◆ **AVAILABLE DATA**:
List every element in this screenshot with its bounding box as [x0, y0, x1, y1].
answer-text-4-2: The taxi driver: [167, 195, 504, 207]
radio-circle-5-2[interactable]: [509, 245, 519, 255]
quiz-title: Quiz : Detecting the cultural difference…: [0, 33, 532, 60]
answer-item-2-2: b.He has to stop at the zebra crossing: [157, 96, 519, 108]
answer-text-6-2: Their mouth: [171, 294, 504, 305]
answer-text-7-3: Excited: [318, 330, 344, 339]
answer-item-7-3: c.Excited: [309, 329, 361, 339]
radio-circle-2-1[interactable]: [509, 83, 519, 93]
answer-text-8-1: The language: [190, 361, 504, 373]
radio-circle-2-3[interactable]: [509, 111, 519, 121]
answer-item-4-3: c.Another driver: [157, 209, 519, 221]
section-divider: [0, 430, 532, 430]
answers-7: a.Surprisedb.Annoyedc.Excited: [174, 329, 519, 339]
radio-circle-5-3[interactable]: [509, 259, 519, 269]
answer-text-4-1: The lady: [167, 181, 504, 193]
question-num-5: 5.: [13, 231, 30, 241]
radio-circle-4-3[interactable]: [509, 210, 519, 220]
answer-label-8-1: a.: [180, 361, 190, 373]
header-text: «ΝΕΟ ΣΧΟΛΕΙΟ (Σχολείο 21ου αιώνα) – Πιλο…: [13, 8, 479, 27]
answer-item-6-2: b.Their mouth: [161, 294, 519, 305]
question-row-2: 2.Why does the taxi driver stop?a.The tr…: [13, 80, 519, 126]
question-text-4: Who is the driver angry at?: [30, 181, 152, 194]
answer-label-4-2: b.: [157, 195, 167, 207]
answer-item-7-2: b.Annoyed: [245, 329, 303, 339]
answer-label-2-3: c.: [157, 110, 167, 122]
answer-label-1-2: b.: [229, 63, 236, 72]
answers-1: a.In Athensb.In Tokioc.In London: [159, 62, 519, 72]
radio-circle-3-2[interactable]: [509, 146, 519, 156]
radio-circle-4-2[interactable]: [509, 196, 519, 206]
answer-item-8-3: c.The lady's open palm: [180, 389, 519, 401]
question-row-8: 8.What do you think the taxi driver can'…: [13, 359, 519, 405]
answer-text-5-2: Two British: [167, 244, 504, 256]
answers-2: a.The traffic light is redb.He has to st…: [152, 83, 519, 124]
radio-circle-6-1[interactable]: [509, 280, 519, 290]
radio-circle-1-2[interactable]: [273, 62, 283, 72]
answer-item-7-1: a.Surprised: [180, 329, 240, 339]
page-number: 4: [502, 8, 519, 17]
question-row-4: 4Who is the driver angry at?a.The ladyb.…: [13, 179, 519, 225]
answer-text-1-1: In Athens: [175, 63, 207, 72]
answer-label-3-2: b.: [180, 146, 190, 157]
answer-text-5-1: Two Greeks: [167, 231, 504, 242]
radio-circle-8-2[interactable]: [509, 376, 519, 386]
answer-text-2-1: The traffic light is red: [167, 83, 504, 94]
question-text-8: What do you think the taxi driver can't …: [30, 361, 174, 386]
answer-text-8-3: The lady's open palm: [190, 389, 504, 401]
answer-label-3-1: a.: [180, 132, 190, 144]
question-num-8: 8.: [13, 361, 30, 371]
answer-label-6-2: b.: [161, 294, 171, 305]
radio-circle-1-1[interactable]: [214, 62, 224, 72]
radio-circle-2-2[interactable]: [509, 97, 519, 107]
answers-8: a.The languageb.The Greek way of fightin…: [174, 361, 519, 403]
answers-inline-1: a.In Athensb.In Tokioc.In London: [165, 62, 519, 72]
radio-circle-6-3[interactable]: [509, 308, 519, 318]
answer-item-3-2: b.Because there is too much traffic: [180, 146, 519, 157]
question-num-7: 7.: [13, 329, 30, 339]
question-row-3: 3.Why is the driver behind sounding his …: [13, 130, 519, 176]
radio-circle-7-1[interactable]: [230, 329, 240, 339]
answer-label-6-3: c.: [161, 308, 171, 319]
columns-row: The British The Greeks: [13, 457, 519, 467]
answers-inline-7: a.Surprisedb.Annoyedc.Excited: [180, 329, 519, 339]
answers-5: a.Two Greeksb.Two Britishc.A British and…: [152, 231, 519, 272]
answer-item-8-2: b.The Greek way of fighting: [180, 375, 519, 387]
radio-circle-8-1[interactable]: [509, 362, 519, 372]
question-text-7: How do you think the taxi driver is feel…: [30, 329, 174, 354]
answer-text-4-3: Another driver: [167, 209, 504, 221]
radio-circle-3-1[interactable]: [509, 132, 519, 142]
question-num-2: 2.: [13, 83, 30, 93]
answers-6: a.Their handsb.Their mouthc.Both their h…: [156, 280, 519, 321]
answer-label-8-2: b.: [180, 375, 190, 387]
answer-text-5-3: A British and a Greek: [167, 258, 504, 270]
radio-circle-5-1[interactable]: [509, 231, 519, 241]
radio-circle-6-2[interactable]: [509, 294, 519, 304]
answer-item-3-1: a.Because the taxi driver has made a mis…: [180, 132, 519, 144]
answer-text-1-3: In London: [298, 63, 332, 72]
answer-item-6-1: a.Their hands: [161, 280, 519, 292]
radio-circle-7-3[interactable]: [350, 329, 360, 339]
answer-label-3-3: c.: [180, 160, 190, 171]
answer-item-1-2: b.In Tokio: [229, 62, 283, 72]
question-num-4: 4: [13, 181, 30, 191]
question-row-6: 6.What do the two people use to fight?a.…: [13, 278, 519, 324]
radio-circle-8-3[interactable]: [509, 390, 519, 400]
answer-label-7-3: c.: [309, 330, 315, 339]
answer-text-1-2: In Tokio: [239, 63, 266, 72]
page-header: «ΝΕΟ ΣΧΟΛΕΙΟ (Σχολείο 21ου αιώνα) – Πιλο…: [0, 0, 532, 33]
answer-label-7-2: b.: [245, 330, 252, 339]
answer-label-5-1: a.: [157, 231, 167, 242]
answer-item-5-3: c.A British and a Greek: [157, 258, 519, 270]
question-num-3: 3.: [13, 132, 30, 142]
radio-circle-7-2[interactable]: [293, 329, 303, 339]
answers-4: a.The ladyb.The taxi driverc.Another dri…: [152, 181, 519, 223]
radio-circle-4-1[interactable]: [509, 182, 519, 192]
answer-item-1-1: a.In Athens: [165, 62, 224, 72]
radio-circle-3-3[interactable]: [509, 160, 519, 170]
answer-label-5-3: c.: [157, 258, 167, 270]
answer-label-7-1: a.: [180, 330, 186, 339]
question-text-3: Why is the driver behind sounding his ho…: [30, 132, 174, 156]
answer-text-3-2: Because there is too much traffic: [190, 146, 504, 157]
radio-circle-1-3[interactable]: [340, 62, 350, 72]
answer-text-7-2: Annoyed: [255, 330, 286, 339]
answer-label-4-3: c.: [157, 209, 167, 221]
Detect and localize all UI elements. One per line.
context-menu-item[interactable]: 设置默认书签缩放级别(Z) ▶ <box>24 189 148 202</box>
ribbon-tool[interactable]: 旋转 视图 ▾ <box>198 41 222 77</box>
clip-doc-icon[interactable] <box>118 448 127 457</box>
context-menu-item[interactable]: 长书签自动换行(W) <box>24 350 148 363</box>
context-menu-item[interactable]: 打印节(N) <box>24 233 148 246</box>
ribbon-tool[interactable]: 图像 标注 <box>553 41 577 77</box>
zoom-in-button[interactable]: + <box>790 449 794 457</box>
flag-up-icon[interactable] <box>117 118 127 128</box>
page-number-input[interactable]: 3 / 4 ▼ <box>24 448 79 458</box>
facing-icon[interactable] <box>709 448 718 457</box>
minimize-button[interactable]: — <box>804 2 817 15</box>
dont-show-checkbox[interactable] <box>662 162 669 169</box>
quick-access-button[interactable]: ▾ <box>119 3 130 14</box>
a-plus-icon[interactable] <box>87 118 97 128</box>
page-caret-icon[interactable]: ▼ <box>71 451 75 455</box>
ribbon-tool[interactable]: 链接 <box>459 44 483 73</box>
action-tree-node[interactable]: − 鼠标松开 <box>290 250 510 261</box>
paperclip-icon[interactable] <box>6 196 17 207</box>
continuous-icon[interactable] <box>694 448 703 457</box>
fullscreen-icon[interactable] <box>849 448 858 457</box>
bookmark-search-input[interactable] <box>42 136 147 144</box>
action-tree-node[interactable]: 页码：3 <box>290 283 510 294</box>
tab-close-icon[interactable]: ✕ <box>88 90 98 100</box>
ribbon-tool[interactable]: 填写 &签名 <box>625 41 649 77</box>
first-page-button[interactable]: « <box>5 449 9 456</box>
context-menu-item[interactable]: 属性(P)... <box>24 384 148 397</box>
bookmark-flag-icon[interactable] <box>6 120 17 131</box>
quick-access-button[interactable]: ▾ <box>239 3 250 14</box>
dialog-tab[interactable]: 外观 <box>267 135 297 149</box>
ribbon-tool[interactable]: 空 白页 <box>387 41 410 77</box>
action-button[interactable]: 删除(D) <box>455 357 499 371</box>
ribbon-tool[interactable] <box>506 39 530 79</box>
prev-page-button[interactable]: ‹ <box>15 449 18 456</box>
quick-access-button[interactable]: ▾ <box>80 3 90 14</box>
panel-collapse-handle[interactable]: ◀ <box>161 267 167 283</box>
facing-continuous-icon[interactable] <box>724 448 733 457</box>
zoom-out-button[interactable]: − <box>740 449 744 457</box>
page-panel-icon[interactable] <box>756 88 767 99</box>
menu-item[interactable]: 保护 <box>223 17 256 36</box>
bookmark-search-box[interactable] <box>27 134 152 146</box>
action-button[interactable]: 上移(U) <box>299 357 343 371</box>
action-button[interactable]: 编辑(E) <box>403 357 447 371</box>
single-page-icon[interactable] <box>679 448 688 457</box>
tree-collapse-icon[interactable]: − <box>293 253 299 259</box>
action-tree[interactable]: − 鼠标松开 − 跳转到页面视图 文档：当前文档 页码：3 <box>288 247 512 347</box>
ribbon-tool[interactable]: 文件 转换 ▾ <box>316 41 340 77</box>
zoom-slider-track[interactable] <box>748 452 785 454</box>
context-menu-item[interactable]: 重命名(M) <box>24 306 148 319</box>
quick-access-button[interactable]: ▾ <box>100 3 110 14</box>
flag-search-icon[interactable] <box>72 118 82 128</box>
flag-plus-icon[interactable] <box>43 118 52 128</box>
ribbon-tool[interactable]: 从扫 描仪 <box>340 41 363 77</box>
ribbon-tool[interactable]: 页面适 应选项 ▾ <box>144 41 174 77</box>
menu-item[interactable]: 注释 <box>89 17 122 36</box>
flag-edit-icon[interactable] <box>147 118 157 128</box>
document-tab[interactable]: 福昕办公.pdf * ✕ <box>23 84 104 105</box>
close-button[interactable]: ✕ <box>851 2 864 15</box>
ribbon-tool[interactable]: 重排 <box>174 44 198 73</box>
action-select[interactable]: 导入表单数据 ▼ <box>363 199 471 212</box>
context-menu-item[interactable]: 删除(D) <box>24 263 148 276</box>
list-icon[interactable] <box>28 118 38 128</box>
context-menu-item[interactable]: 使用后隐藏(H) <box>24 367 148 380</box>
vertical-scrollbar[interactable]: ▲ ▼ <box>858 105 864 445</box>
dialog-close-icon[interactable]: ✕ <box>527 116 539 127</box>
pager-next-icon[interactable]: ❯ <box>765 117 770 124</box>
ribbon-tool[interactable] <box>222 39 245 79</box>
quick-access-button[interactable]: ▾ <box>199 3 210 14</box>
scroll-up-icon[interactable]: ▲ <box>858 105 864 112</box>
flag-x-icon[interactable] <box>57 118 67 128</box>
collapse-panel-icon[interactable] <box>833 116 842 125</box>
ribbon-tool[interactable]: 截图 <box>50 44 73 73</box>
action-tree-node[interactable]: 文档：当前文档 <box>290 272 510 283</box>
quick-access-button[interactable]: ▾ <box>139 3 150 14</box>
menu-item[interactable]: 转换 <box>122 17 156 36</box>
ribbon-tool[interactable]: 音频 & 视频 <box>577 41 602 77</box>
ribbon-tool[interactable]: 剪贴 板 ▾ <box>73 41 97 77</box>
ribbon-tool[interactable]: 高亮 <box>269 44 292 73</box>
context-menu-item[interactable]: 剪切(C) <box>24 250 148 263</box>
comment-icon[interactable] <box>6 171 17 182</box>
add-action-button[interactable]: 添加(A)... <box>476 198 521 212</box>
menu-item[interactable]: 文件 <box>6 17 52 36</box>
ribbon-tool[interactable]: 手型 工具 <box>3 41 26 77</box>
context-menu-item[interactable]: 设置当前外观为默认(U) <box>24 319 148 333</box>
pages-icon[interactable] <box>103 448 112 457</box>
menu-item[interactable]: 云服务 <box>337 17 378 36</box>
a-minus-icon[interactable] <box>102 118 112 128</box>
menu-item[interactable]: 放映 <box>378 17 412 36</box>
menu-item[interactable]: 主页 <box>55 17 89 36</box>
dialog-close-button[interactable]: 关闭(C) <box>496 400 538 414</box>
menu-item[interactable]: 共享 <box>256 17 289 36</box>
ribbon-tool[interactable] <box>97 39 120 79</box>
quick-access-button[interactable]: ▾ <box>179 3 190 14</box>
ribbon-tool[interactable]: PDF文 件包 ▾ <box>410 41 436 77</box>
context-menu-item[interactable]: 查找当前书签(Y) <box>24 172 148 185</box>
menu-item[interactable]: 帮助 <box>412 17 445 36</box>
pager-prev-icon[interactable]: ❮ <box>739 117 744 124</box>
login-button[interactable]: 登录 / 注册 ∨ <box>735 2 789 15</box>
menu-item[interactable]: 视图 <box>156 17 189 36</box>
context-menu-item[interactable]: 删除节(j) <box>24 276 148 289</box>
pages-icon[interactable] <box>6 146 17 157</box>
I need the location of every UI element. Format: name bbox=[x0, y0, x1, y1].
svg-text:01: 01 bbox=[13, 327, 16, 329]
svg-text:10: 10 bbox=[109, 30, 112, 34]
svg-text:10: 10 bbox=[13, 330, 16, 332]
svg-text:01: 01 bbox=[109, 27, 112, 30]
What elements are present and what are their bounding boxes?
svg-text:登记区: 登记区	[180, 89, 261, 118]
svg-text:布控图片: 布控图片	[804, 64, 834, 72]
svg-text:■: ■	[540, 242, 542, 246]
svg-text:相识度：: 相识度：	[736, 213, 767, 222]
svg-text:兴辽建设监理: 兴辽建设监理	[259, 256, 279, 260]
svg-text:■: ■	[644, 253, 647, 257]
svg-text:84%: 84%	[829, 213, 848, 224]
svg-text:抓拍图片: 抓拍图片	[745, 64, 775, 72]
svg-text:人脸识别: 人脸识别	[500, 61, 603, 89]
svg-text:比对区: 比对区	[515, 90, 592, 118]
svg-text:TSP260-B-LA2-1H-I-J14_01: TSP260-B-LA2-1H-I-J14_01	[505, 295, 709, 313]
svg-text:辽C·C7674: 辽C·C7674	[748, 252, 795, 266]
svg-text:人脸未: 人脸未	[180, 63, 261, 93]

◆ **ACTIVITY**:
In the listing above, locate each line with "facing" and copy it.

◆ **SOLUTION FOR THIS TASK**:
facing-icon[interactable] <box>709 448 718 457</box>
facing-continuous-icon[interactable] <box>724 448 733 457</box>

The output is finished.